More than half of the UK’s digital adspend now comes from smartphones, the Internet Advertising Bureau and PwC’s annual research has revealed.
The IAB/PwC Digital Adspend Study shows UK advertisers spent £13.44bn on digital advertising in 2018, a 15% increase year on year.
For the first time, adspend on smartphones (£6.88bn) has overtaken desktop and now accounts for 51% of spend, up from 45% last year, when it reached £5.23bn.
The shift to internet-enabled phones has been dramatic since Apple launched the iPhone in January 2007 and revolutionised a nascent platform for digital media.
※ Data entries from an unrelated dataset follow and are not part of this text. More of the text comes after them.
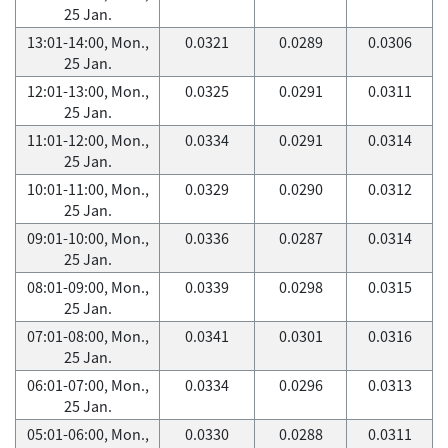
25 Jan.
13:01-14:00, Mon.,
0.0321
0.0289
0.0306
25 Jan.
12:01-13:00, Mon.,
0.0325
0.0291
0.0311
25 Jan.
11:01-12:00, Mon.,
0.0334
0.0291
0.0314
25 Jan.
10:01-11:00, Mon.,
0.0329
0.0290
0.0312
25 Jan.
09:01-10:00, Mon.,
0.0336
0.0287
0.0314
25 Jan.
08:01-09:00, Mon.,
0.0339
0.0298
0.0315
25 Jan.
07:01-08:00, Mon.,
0.0341
0.0301
0.0316
25 Jan.
06:01-07:00, Mon.,
0.0334
0.0296
0.0313
25 Jan.
05:01-06:00, Mon.,
0.0330
0.0288
0.0311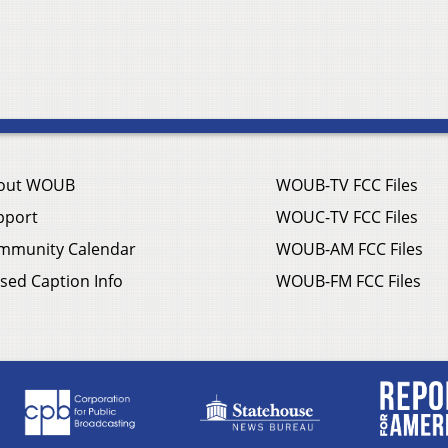
out WOUB
WOUB-TV FCC Files
pport
WOUC-TV FCC Files
mmunity Calendar
WOUB-AM FCC Files
sed Caption Info
WOUB-FM FCC Files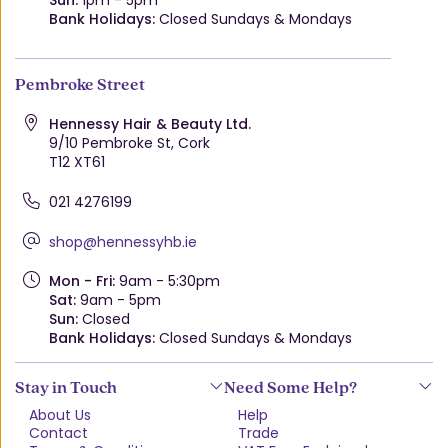
Bank Holidays:
Closed Sundays & Mondays
Pembroke Street
Hennessy Hair & Beauty Ltd.
9/10 Pembroke St, Cork
T12 XT61
021 4276199
shop@hennessyhb.ie
Mon - Fri:
9am - 5:30pm
Sat:
9am - 5pm
Sun:
Closed
Bank Holidays:
Closed Sundays & Mondays
Stay in Touch
Need Some Help?
About Us
Help
Contact
Trade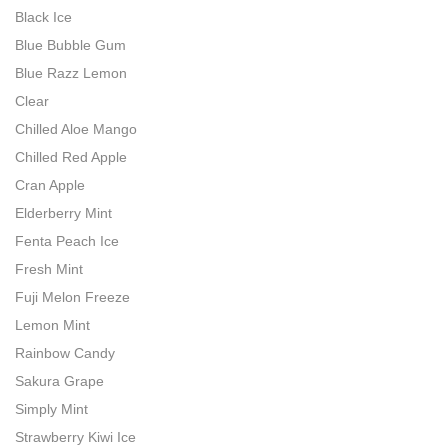
Black Ice
Blue Bubble Gum
Blue Razz Lemon
Clear
Chilled Aloe Mango
Chilled Red Apple
Cran Apple
Elderberry Mint
Fenta Peach Ice
Fresh Mint
Fuji Melon Freeze
Lemon Mint
Rainbow Candy
Sakura Grape
Simply Mint
Strawberry Kiwi Ice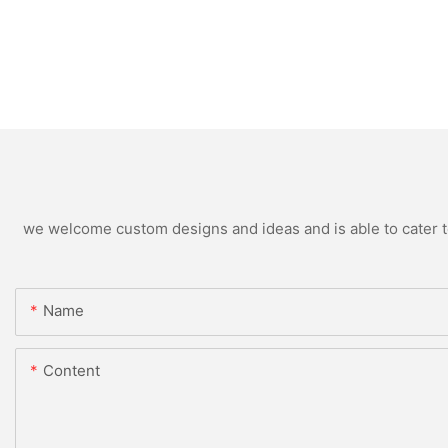
we welcome custom designs and ideas and is able to cater to 
Name
Content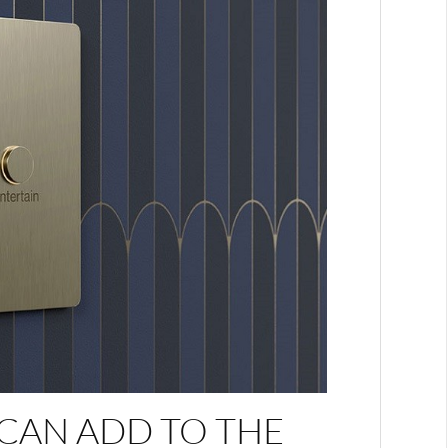
CAN ADD TO THE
As the chart below shows, smartphone adspend was only £38m 10 years ago.
This compares with UKOM audience data from December 2018 that shows people spend two-thirds of their time online on smartphones.
Meanwhile, growth for display advertising is up 22% year on year to £5.25bn. Growth is faster than paid-for search, which is up 14% to £6.66bn. However, digital classified spend has shrunk by 1% to £1.45bn.
Within display advertising, video is by far the biggest in terms of spend and accounts for 44% (£2.31bn), compared with banners (28% or £1.19bn) and native advertising (23% or £1.49bn).
And within the video sub-category of display advertising, outstream has increased its dominance: outstream or social in-feed now accounts for 57% of video spend (up from 52% in 2017), compared with 42% for pre-mid-post roll (down from 46% in 2017).
Jon Mew, chief executive of IAB UK, said: "Alongside increased investment from leading advertisers, digital advertising remains an accessible route to market for SMEs.
"We continue to see evidence of online advertising being used for brand-building, especially by the growing market of direct to consumer brands."